Kirsten Andersen

Former ‘sister wife’:  Polygamy was ‘like living with adultery on a daily basis’

Kirsten Andersen
Kirsten Andersen

SALT LAKE CITY, Utah, February 11, 2014 ( – A woman who lived in a polygamous ‘marriage’ in Utah for 18 years has spoken out to the U.K.’s Daily Mail, telling the paper that despite practitioners’ increasing push for public acceptance and legal recognition, all is not well behind closed doors.

“The only way that I can explain it is like living with adultery on a daily basis, and having the woman come home,” said Marion Munn, who spoke to the Daily Mail after a federal judge struck down Utah’s anti-cohabitation law, which the state had previously used to prosecute polygamists. 

Munn says that although she despised the idea of polygamy, she was convinced by her religious superiors that she risked God’s wrath if she failed to submit to the lifestyle.

“Certainly within Mormon-based polygamy, it's not really much of a choice, because Mormon scriptures teach a woman that if she doesn't consent to living in polygamy, God's going to destroy her,” Munn told the Daily Mail. “So for me going into it, I didn't personally want to live it, but I felt compelled to as a matter of faith.”

Munn was born in England, but moved to Utah after converting to a fundamentalist sect of Mormonism that still practices plural marriage.  Some 40,000 people are thought to live in polygamous ‘marriages’ in Utah, where their unions are recognized by their sects, but not the modern Mormon Church or the state. Nationwide, up to 100,000 people are estimated to be living in such arrangements.

Ironically, while Utah was forced to officially stamp out polygamy as a condition of statehood, it may now be the United States government that forces the practice back into the mainstream.
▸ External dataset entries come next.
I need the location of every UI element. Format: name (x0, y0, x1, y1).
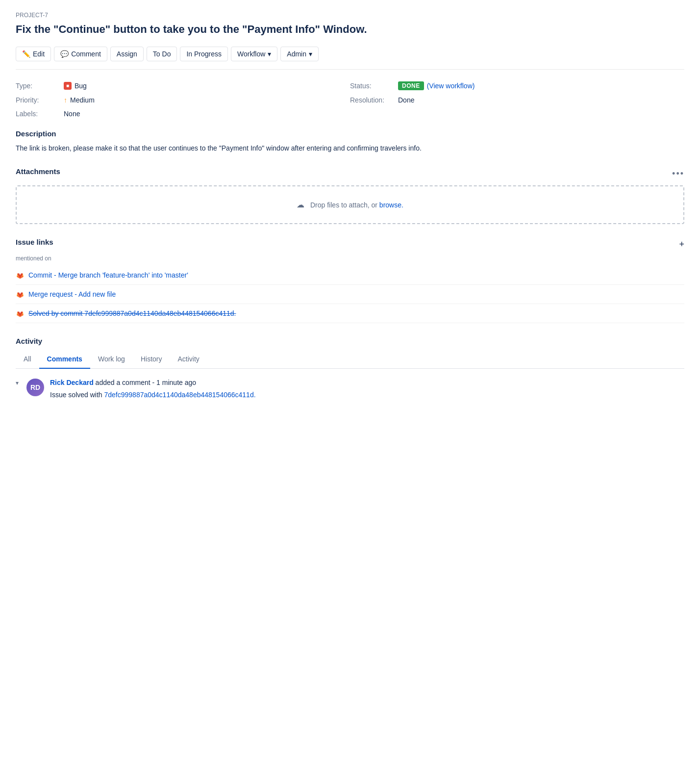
drop-text: Drop files to attach, or (310, 201, 377, 209)
resolution-label: Resolution: (350, 96, 394, 104)
browse-link[interactable]: browse. (379, 201, 403, 209)
link-solved-commit[interactable]: Solved by commit 7defc999887a0d4c1140da4… (28, 309, 236, 317)
attachments-section: Attachments ••• ☁ Drop files to attach, … (16, 167, 684, 224)
fields-grid: Type: ■ Bug Status: DONE (View workflow)… (16, 81, 684, 118)
priority-label: Priority: (16, 96, 60, 104)
attachments-header: Attachments ••• (16, 167, 684, 180)
activity-title: Activity (16, 337, 684, 345)
comment-meta-text: added a comment - 1 minute ago (96, 379, 196, 386)
issue-links-title: Issue links (16, 238, 53, 246)
priority-up-icon: ↑ (64, 96, 67, 104)
labels-value: None (64, 110, 80, 118)
chevron-down-icon: ▾ (309, 50, 312, 58)
description-title: Description (16, 129, 684, 138)
resolution-value: Done (398, 96, 414, 104)
drop-zone[interactable]: ☁ Drop files to attach, or browse. (16, 185, 684, 224)
comment-commit-link[interactable]: 7defc999887a0d4c1140da48eb448154066c411d… (104, 391, 256, 399)
edit-button[interactable]: ✏️ Edit (16, 47, 51, 61)
gitlab-icon (16, 309, 25, 318)
issue-title: Fix the "Continue" button to take you to… (16, 23, 684, 37)
link-item: Solved by commit 7defc999887a0d4c1140da4… (16, 304, 684, 323)
admin-button[interactable]: Admin ▾ (280, 47, 319, 61)
tab-activity[interactable]: Activity (170, 350, 207, 369)
status-field: Status: DONE (View workflow) (350, 81, 684, 90)
avatar: RD (26, 379, 44, 396)
activity-tabs: All Comments Work log History Activity (16, 350, 684, 369)
tab-comments[interactable]: Comments (39, 350, 90, 369)
gitlab-icon (16, 290, 25, 299)
resolution-field: Resolution: Done (350, 96, 684, 104)
type-label: Type: (16, 82, 60, 90)
more-options-icon[interactable]: ••• (672, 169, 684, 179)
comment-button[interactable]: 💬 Comment (54, 47, 107, 61)
type-field: Type: ■ Bug (16, 81, 350, 90)
gitlab-icon (16, 271, 25, 280)
activity-section: Activity All Comments Work log History A… (16, 337, 684, 400)
comment-meta: Rick Deckard added a comment - 1 minute … (50, 379, 684, 386)
project-id: PROJECT-7 (16, 12, 684, 19)
labels-label: Labels: (16, 110, 60, 118)
comment-icon: 💬 (60, 50, 69, 58)
tab-worklog[interactable]: Work log (90, 350, 133, 369)
link-commit[interactable]: Commit - Merge branch 'feature-branch' i… (28, 271, 188, 279)
status-done-badge: DONE (398, 81, 424, 90)
tab-history[interactable]: History (133, 350, 170, 369)
assign-button[interactable]: Assign (110, 47, 144, 61)
type-value: ■ Bug (64, 82, 87, 90)
issue-links-header: Issue links + (16, 238, 684, 251)
comment-text: Issue solved with 7defc999887a0d4c1140da… (50, 389, 684, 400)
description-text: The link is broken, please make it so th… (16, 143, 684, 153)
description-section: Description The link is broken, please m… (16, 129, 684, 153)
view-workflow-link[interactable]: (View workflow) (427, 82, 475, 90)
comment-text-before: Issue solved with (50, 391, 104, 399)
tab-all[interactable]: All (16, 350, 39, 369)
link-merge-request[interactable]: Merge request - Add new file (28, 290, 116, 298)
status-value: DONE (View workflow) (398, 81, 475, 90)
upload-icon: ☁ (297, 200, 304, 209)
collapse-icon[interactable]: ▾ (16, 380, 19, 386)
add-link-button[interactable]: + (679, 239, 684, 250)
link-item: Commit - Merge branch 'feature-branch' i… (16, 266, 684, 285)
comment-entry: ▾ RD Rick Deckard added a comment - 1 mi… (16, 379, 684, 400)
in-progress-button[interactable]: In Progress (180, 47, 228, 61)
issue-links-section: Issue links + mentioned on Commit - Merg… (16, 238, 684, 323)
comment-author[interactable]: Rick Deckard (50, 379, 94, 386)
pencil-icon: ✏️ (22, 50, 30, 58)
status-label: Status: (350, 82, 394, 90)
mentioned-on-label: mentioned on (16, 255, 684, 262)
priority-field: Priority: ↑ Medium (16, 96, 350, 104)
labels-field: Labels: None (16, 110, 684, 118)
link-item: Merge request - Add new file (16, 285, 684, 304)
toolbar: ✏️ Edit 💬 Comment Assign To Do In Progre… (16, 47, 684, 70)
attachments-title: Attachments (16, 167, 60, 176)
chevron-down-icon: ▾ (268, 50, 271, 58)
priority-value: ↑ Medium (64, 96, 95, 104)
bug-icon: ■ (64, 82, 72, 90)
workflow-button[interactable]: Workflow ▾ (231, 47, 277, 61)
todo-button[interactable]: To Do (147, 47, 177, 61)
comment-body: Rick Deckard added a comment - 1 minute … (50, 379, 684, 400)
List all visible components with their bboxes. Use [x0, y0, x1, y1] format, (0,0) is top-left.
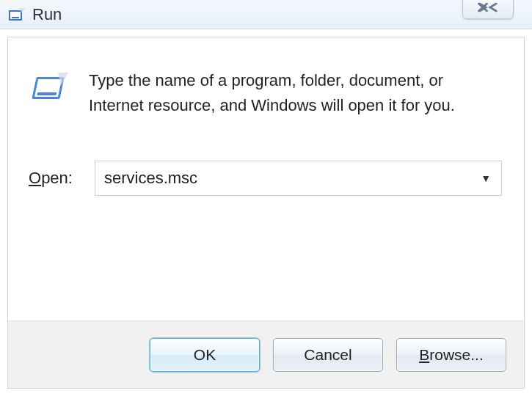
- svg-rect-2: [12, 17, 19, 18]
- open-row: Open: ▼: [8, 118, 524, 196]
- run-dialog-window: Run: [0, 0, 532, 396]
- chevron-down-icon[interactable]: ▼: [481, 172, 491, 184]
- open-input[interactable]: [104, 169, 492, 188]
- run-icon: [9, 8, 25, 21]
- svg-rect-5: [37, 92, 57, 95]
- dialog-body: Type the name of a program, folder, docu…: [7, 37, 525, 389]
- titlebar: Run: [0, 0, 532, 29]
- close-icon: [477, 0, 500, 16]
- cancel-button[interactable]: Cancel: [273, 338, 383, 372]
- close-button[interactable]: [462, 0, 514, 19]
- run-logo-icon: [29, 73, 68, 109]
- description-row: Type the name of a program, folder, docu…: [8, 37, 524, 118]
- open-combobox[interactable]: ▼: [95, 161, 502, 196]
- open-label: Open:: [29, 169, 76, 188]
- ok-button[interactable]: OK: [150, 338, 260, 372]
- button-row: OK Cancel Browse...: [8, 320, 524, 388]
- window-title: Run: [32, 5, 62, 24]
- browse-button[interactable]: Browse...: [396, 338, 506, 372]
- description-text: Type the name of a program, folder, docu…: [89, 68, 502, 118]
As state officials fight to preserve the state’s definition of marriage as a union between one man and one woman, the federal courts have been their biggest obstacle.  The decision to strike down the anti-cohabitation bill came on the heels of another federal court ruling redefining marriage to include homosexual couples (that ruling has been temporarily halted pending appeal).

In December, citing Lawrence v. Texas, the controversial 2003 Supreme Court decision that overturned anti-sodomy laws nationwide, Judge Clark Waddoups of the United States District Court ruled that Utah’s anti-cohabitation law was an unconstitutional intrusion of the state into the sexual behaviors of consenting adults. 

The ruling was in response to a lawsuit filed by the stars of the popular reality show “Sister Wives,” who have made a career out of popularizing polygamy in the mainstream media.  Kody Brown and his four ‘wives’ – one legal, the others not – moved to the suburbs of Las Vegas after their hit television program attracted unwanted scrutiny from Utah law enforcement.  But they sued to overturn Utah’s anti-cohabitation law, arguing it violated their religious freedom and privacy rights.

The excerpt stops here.